**EXERCISE DETAILS**
Your task is to filter the data below down to the lines holding "pylon".

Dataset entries
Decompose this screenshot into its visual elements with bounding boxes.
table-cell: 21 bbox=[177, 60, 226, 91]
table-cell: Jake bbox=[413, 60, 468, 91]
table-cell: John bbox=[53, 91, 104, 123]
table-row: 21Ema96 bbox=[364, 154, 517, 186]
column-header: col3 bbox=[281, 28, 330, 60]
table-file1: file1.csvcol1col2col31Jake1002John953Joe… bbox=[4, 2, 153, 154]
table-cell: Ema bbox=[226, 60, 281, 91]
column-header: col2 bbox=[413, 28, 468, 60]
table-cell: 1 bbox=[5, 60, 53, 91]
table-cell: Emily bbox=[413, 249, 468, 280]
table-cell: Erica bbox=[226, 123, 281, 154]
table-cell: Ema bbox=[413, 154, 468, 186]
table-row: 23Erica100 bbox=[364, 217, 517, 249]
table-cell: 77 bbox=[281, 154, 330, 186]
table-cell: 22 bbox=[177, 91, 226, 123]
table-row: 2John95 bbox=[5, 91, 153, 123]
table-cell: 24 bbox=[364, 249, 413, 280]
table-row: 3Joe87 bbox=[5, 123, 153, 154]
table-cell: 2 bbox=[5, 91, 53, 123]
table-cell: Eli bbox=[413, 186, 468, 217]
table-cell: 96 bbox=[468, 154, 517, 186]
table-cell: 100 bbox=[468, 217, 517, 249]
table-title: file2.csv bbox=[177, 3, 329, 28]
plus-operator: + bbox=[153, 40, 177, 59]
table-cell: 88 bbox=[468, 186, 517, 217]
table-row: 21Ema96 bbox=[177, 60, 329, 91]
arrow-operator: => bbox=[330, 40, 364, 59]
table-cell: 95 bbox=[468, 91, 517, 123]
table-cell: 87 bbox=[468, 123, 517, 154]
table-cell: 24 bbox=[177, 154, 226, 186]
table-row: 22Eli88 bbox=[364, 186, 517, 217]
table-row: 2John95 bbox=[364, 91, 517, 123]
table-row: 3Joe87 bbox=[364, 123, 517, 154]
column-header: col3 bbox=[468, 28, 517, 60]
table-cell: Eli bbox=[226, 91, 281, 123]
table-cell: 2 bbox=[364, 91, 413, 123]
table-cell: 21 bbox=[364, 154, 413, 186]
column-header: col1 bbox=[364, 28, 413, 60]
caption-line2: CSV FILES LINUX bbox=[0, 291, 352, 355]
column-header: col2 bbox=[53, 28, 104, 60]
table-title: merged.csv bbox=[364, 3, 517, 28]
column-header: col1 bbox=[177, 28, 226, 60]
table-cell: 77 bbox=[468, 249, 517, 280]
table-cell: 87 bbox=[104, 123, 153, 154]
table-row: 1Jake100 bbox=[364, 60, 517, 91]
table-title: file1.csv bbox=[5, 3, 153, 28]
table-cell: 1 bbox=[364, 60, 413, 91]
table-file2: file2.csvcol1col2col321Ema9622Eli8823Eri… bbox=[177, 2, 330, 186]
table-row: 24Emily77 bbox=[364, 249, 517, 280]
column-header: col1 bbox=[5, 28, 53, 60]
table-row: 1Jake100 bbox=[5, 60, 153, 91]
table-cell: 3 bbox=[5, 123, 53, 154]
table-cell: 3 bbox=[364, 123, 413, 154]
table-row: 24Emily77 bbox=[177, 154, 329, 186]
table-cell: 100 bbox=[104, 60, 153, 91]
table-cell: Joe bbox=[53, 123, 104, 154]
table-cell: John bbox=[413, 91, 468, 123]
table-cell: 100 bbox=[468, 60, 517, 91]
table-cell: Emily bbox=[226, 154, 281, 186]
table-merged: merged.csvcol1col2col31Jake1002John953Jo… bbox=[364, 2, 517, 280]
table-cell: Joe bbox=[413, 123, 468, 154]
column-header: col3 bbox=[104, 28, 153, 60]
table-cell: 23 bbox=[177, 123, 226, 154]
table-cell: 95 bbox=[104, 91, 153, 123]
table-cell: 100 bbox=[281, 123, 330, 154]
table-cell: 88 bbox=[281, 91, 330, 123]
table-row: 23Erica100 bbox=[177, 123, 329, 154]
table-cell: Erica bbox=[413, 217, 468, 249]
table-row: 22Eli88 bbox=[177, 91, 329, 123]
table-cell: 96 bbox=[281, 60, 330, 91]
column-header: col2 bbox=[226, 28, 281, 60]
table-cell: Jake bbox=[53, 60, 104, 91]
...
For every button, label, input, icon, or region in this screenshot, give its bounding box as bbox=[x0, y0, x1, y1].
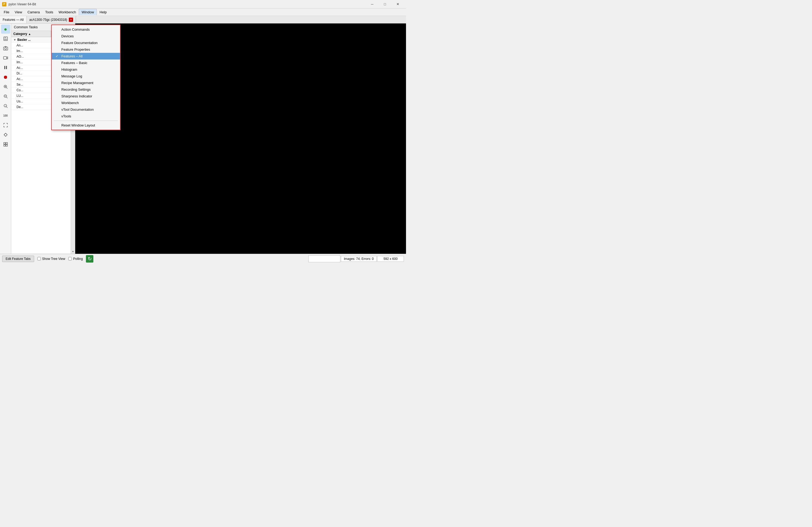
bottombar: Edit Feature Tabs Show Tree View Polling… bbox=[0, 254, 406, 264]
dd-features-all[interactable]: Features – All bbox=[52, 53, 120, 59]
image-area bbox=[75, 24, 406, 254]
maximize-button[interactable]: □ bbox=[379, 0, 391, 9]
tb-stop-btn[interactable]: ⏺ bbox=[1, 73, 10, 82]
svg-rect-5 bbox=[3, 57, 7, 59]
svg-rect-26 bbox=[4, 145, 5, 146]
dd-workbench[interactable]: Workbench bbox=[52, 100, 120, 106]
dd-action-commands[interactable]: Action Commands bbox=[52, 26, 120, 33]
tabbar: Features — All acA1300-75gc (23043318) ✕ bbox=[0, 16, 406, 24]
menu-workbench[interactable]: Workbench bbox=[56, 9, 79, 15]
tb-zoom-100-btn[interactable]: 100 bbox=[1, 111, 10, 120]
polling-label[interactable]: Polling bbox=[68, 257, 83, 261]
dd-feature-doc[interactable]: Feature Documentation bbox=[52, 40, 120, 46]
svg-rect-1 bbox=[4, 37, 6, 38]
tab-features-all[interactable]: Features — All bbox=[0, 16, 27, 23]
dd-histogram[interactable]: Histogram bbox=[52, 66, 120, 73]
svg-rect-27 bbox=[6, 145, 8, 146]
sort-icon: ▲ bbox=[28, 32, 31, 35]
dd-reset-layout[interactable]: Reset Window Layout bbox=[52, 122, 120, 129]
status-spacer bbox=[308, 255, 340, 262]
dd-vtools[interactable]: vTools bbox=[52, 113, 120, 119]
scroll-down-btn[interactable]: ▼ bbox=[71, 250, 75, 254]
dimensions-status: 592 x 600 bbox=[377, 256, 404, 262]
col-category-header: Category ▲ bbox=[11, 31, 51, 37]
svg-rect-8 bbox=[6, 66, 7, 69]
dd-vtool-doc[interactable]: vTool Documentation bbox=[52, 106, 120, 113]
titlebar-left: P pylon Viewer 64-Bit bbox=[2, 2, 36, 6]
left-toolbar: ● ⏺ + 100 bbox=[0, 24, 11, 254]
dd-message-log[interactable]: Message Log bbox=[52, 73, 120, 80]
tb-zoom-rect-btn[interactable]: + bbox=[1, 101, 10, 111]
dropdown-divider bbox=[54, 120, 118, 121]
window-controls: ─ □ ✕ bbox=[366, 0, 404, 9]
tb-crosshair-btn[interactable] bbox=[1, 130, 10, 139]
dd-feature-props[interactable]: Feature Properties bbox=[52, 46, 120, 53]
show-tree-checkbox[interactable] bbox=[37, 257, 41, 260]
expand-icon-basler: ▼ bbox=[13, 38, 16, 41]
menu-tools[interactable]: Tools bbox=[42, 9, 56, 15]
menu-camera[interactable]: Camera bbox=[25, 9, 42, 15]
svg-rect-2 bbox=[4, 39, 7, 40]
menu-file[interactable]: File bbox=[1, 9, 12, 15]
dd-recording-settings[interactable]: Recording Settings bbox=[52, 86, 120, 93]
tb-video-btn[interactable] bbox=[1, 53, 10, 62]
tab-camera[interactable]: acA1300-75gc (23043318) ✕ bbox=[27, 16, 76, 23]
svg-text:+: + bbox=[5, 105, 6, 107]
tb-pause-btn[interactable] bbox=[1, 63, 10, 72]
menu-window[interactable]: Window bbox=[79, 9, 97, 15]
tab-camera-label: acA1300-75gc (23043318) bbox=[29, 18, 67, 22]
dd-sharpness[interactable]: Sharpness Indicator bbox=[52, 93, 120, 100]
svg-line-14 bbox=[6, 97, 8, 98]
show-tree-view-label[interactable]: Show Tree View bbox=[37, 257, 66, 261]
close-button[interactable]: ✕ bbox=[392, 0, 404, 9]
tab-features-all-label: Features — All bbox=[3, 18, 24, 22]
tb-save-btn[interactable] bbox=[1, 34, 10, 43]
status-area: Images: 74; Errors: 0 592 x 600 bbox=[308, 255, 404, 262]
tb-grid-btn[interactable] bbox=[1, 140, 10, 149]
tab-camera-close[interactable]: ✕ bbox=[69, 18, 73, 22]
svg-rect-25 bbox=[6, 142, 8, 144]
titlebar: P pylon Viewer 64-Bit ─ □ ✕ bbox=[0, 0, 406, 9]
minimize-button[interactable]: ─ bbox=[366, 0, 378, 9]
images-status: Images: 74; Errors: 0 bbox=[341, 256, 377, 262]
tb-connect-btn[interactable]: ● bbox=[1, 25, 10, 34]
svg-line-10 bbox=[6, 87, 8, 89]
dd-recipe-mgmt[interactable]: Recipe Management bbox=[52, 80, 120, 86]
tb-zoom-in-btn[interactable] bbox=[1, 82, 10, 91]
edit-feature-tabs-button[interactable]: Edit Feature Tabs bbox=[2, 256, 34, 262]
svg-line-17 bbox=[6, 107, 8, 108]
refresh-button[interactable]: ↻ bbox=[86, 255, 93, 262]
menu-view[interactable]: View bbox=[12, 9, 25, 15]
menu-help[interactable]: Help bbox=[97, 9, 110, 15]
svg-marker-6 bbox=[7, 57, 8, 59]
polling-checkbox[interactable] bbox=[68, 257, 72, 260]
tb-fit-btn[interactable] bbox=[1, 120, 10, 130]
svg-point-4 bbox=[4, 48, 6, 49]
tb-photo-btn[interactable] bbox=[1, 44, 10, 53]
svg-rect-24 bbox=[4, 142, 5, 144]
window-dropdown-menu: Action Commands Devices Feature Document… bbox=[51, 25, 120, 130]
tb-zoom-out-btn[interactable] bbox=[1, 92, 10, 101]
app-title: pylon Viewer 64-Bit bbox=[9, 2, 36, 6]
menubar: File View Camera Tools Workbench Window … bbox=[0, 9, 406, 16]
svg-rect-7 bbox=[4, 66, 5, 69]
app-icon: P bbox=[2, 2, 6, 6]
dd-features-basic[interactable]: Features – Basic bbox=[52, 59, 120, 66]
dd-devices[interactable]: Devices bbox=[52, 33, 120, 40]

**ANSWER BELOW**
titlebar-left: P pylon Viewer 64-Bit bbox=[2, 2, 36, 6]
titlebar: P pylon Viewer 64-Bit ─ □ ✕ bbox=[0, 0, 406, 9]
app-title: pylon Viewer 64-Bit bbox=[9, 2, 36, 6]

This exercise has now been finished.